Software is Political

I posted this recently to the Civicspace community email list:

Communication is gendered.

Men dominate, interrupt, don't listen, take other people's ideas and make
them look like their own, distort what other people say, when they do
listen they listen to other men, speak with more authority, talk more, and
talk longer.

If you create a regular online means for communication (ex.
discussion forum, blog, email list), if you don't do anything, most
of the time it will be dominated by men. This choice is political
because by doing nothing you are supporting sexism. When you and
other people make this choice to do nothing day after day, you
support an institutional sexism which has severe consequences on
women (glass ceiling, lower pay, sexual and violent assault, eating
disorders, forced gender roles, etc), and less serious ones on men.

You could choose to do something. You could have a forum, for
instance, that by default looks at whether men are dominating. For
instance, you could track the percent of posts by men, the percent of
topics started by men, and the overall length of men's posts (as a percent
of the total length). This information could be put into a header or
footer on a forum, or sent out once a month to an email list. It would be
a small step towards recognizing how sexism is rampant in our online
communication, and the beginning of the solution to this problem.

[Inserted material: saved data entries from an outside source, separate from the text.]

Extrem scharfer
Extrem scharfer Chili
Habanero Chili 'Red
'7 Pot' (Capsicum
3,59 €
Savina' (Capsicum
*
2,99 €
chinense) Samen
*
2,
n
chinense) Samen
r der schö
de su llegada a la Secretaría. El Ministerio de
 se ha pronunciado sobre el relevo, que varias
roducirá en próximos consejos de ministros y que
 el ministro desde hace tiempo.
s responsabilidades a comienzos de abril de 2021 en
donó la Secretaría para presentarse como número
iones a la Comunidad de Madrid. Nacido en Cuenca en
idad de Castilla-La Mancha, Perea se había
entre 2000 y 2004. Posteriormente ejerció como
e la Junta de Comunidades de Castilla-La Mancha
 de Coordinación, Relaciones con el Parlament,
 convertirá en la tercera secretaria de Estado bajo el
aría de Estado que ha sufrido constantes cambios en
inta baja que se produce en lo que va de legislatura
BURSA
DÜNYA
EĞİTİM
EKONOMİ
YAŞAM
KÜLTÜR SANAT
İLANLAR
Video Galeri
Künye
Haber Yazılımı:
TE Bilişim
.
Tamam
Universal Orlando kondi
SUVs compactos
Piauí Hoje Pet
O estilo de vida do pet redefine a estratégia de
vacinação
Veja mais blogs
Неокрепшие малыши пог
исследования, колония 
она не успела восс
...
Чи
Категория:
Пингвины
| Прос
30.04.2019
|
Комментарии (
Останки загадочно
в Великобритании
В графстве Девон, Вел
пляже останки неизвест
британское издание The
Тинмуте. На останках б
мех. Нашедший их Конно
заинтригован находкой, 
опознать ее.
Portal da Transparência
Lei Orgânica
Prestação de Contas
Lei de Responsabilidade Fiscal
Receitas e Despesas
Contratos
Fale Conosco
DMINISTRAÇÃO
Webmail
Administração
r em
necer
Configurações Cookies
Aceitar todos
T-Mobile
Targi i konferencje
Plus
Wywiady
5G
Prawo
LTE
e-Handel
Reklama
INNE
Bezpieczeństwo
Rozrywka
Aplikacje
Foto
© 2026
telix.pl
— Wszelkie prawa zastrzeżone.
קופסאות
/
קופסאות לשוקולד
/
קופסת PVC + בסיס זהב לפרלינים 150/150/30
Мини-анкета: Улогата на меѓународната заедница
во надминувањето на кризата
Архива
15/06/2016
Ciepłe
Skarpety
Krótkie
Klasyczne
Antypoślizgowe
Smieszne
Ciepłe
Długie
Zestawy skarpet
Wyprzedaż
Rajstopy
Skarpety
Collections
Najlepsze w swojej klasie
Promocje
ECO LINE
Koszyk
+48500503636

Software is political. Regular software reproduces the status quo. It
reproduces sexism, racism, heterosexism, and classism. The role of men in
online communication is just one possible example of many.

I am not advocating censorship. Anyone can use the software.

I am advocating for a progressive-minded community that takes into
account progressive goals when deciding where to put its resources
and what kind of software to develop.

We should work with groups that are working for progressive social
change, community organizing groups, the Progressive Democrats
Association, Green Party, United For Peace and Justice, Jobs With
Justice, labor unions, National Youth and Student Peace Coalition,
ACORN, NAACP, NOW, NGLTF, Sierra Club, etc. We should involve them in our
user-testing, outreach (training them how to install and use the
software), and in determining our plans for future features.

I'm planning to do my part (stay tuned for a software release soon), but
I'm just one person (with rather limited resources, eg zero funding) and
would really like to see these values adopted and acted on by the
community.

Aaron
"The institutions that are in power create the technology that helps
them." (Kirkpatrick Sale)

Sexism is just one example

Sexism is a very important example of how software is political. However my critique extends far beyond it. I avoided going into further detail about other issues so as to limit the length of the post.